To create an Alabama and an America that acknowledges both black women’s contributions to the political process — and contributes to their standing in kind — must mean that truth and not political convenience has to govern what we say and how we say it. It must mean that having a prison population that’s almost 60% black in a state where black people only make up 26% of the population requires a policy response beyond guaranteeing more jobs. It must mean that when we talk about increased wages, we have to talk about how wage gaps and income gaps are gendered as well as racial. It must mean understanding how the legacy of Jim Crow and slavery establishes where we’re concentrated, and how much access to capital some Alabamans have. It must mean remembering how, even in high turnout elections, black citizens turned out despite voter suppression efforts, and did not and could not overcome them.

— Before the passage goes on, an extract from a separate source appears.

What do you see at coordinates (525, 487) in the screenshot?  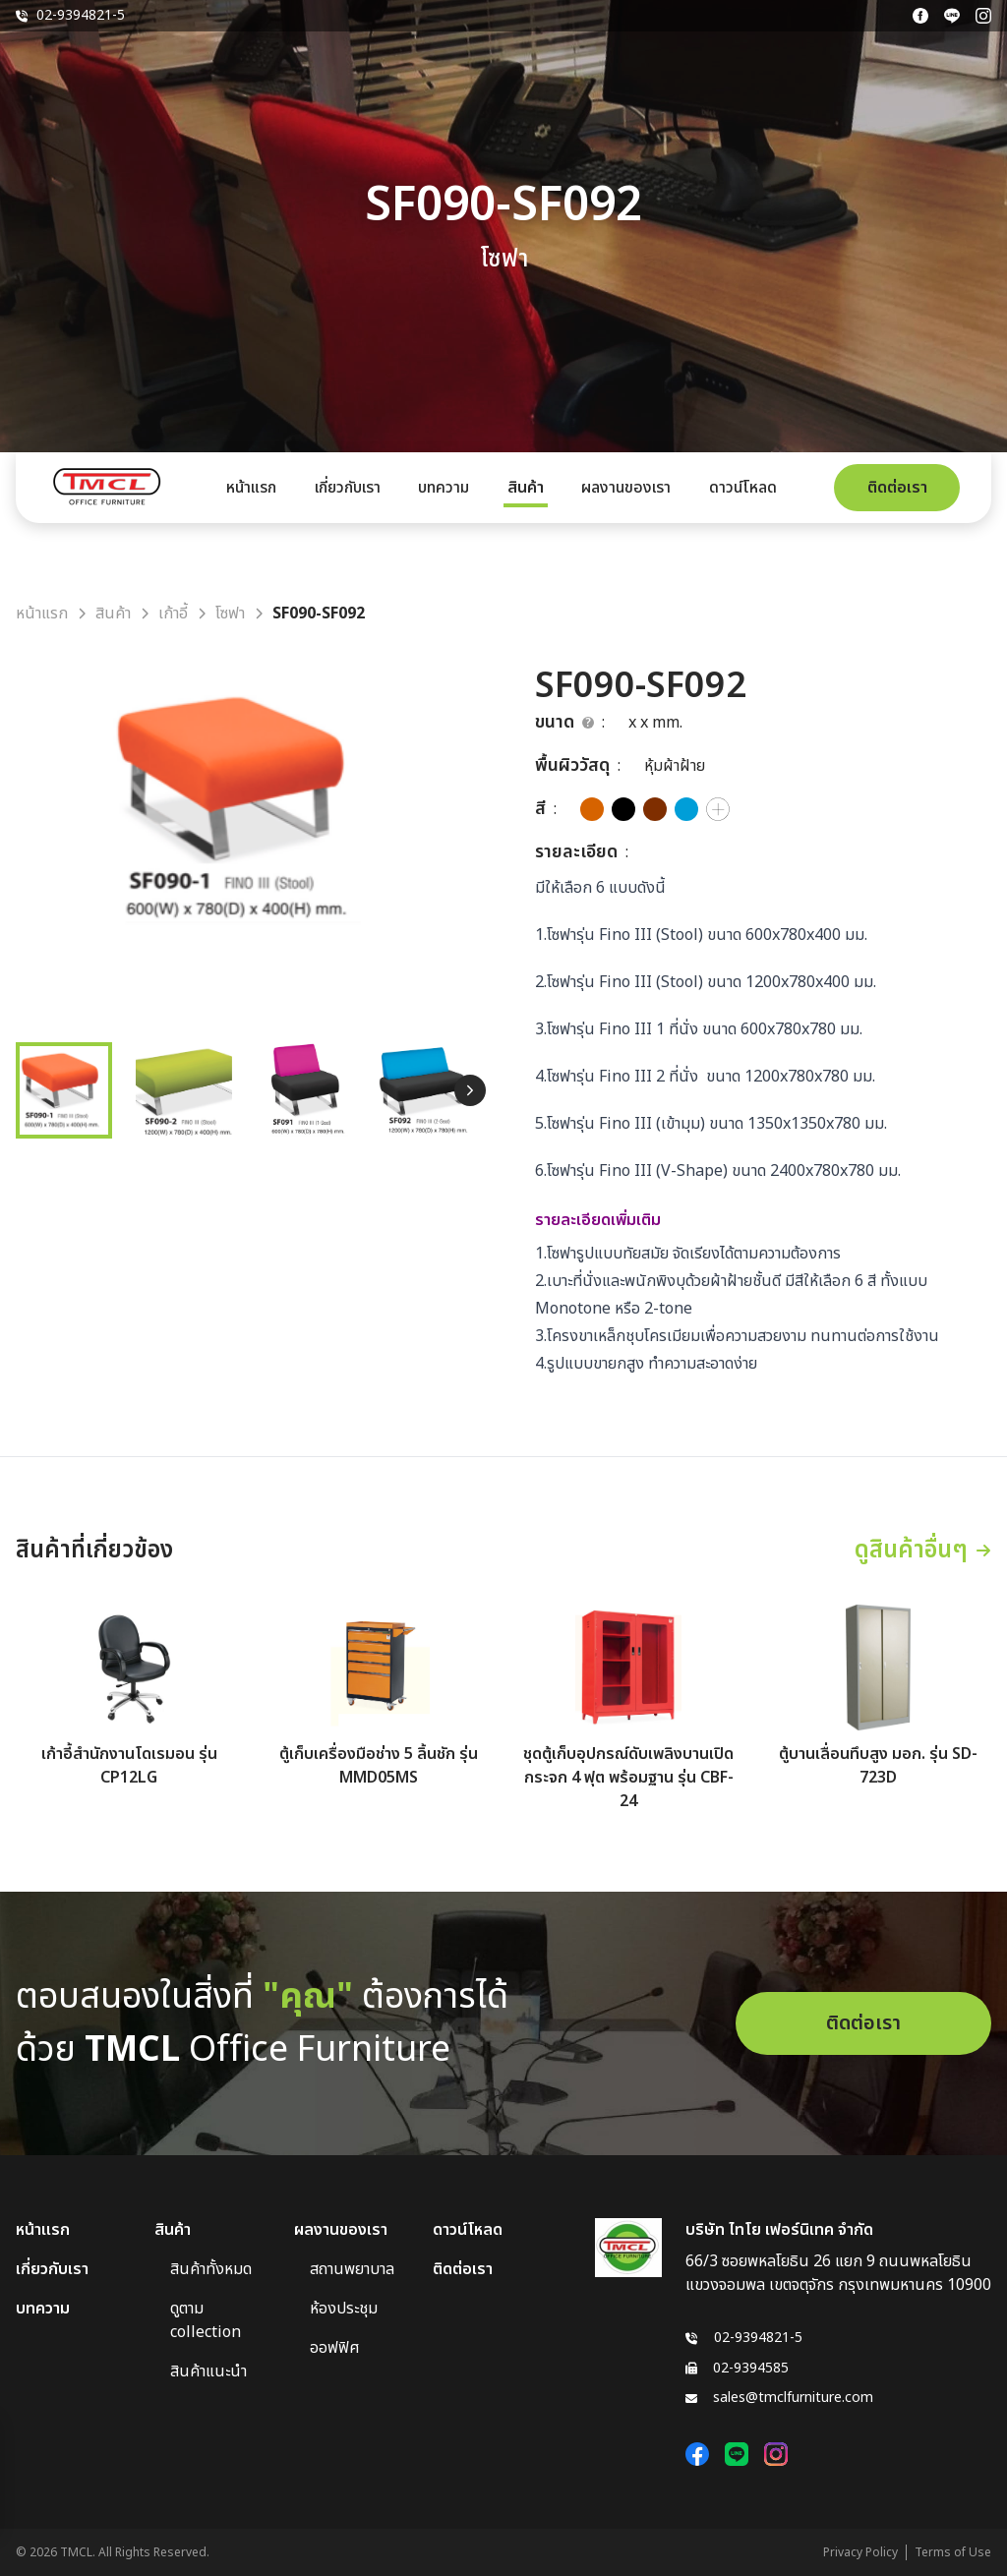 I see `สินค้า` at bounding box center [525, 487].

Alabamans have a shared future, inseparably tied to the fates of all its residents, but we do not have shared access to the political power used to affect it. The work of democracy and equality rests on confronting that challenge directly. Black women can do more than save us: they can lead us. They can shape our priorities, just as surely as they can form the core of coalitions that ignore theirs. With the election of Doug Jones we’ve seen the power of a coalition formed around the least of these. It’s a power that can guarantee the protection of Medicare and Social Security, just as it can guarantee an emphasis on workers over corporations. It’s a power that can turn a red state blue. But the legacy left by black women like Rosa Parks, like Coretta Scott King, and like my mentor, Amelia Boynton Robinson also shows us it’s a power that can be turned to shape and expand who our politics and, by extension, who America exists to serve.

Audri Scott Williams is a progressive Democratic candidate for Congress in 2018 for Alabama’s 2nd District.

This correspondent is a guest contributor to The Washington Informer.